Fallen Into the Pit - Ellis Peters

Rating: 3.25* of five

 

Not precisely as expected. The first murder, one which I'd been *panting* after happening since the instant I met the Kraut Eddie Haskell character who is, disappointingly, not boiled in oil after being flayed alive and rolled in finely ground salt, was but the first salvo in war.

 

The War. Mm, yeah, best to put this into its time and place. England in 1951 was still under rationing. The scars of German bombing were everywhere, and the shift from staunchly capitalist to resolutely socialist government had not yet taken hold. The veterans of the fighting were, then as now, seen off with a wave and a pusillanimous "good luck!" from their erstwhile "superiors."

 

One of those veterans figures in the book as suspect, as well as one point on a love triangle, and strangely enough the schoolmaster-cum-confidant to the peculiarly prominent son of the nominal sleuth. He's got PTSD, as we'd now call it, after half a decade of being a murder machine in order to survive in the wilds of Croatia. And the second murder, of his love-rival, cements his place in the town's mind as The Killer.

 

But the sleuths? Not so sure. Neither father nor son Felse is at all convinced of Doolally Veteran Dude's desire to murder either victim. Son goes on an extended...more on this anon...search for physical evidence while Father does...does...um. Yeah.

 

Anyway, the two Felse men end up on the same track in the end and they discover the real murderer's identity due to the same strangely silent clue. They arrive in the same place at the same time, luckily, and they jointly score one for the forces of Right and Justice. But they do so in very different ways, and we only see Son's PoV! What?!

 

So this is why I'm not giving the book four or more stars. Policeman Felse is largely Father Felse in this book.

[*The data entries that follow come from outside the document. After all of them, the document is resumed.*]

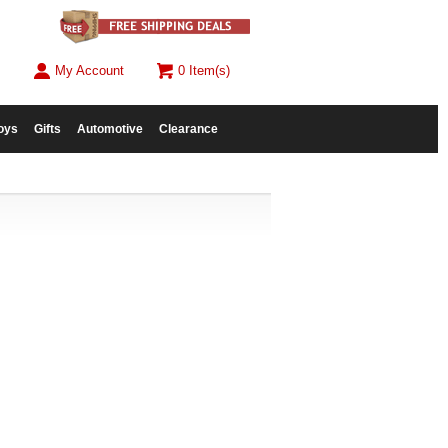
My Account
0 Item(s)
oys
Gifts
Automotive
Clearance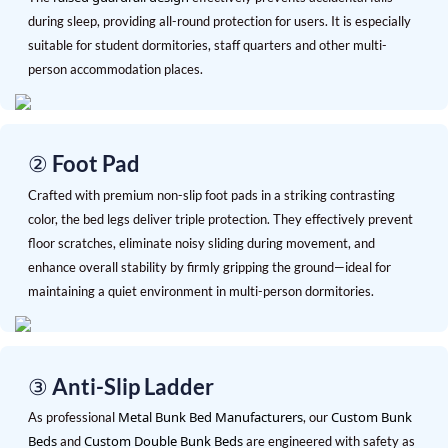
during sleep, providing all-round protection for users. It is especially
suitable for student dormitories, staff quarters and other multi-
person accommodation places.
② Foot Pad
Crafted with premium non-slip foot pads in a striking contrasting
color, the bed legs deliver triple protection. They effectively prevent
floor scratches, eliminate noisy sliding during movement, and
enhance overall stability by firmly gripping the ground—ideal for
maintaining a quiet environment in multi-person dormitories.
③ Anti-Slip Ladder
Metal Bunk Bed Manufacturers
Custom Bunk
As professional
, our
Beds
Custom Double Bunk Beds
and
are engineered with safety as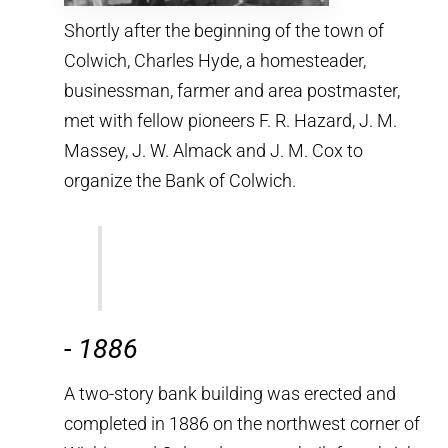
Shortly after the beginning of the town of
Colwich, Charles Hyde, a homesteader,
businessman, farmer and area postmaster,
met with fellow pioneers F. R. Hazard, J. M.
Massey, J. W. Almack and J. M. Cox to
organize the Bank of Colwich.
-
1886
A two-story bank building was erected and
completed in 1886 on the northwest corner of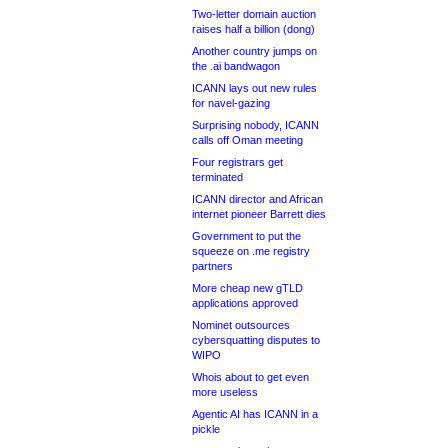
Two-letter domain auction
raises half a billion (dong)
Another country jumps on
the .ai bandwagon
ICANN lays out new rules
for navel-gazing
Surprising nobody, ICANN
calls off Oman meeting
Four registrars get
terminated
ICANN director and African
internet pioneer Barrett dies
Government to put the
squeeze on .me registry
partners
More cheap new gTLD
applications approved
Nominet outsources
cybersquatting disputes to
WIPO
Whois about to get even
more useless
Agentic AI has ICANN in a
pickle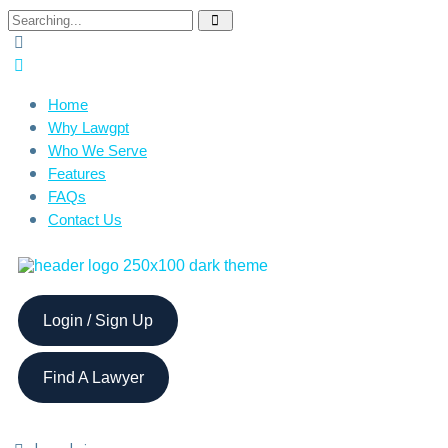
Home
Why Lawgpt
Who We Serve
Features
FAQs
Contact Us
Login / Sign Up
Find A Lawyer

He's not absent, he's just in a secondary crime-solving position, and that's not quite as satisfying as one might have imagined it to be when plotting out the book, Mme Pargeter/Peters (deceased). Oh, and that third murder? Not quite so sure it was well handled plot and position-wise.

 

But it was your first mystery, so I shall be kind and not fling it against the wall with panther-screeches of outraged fury.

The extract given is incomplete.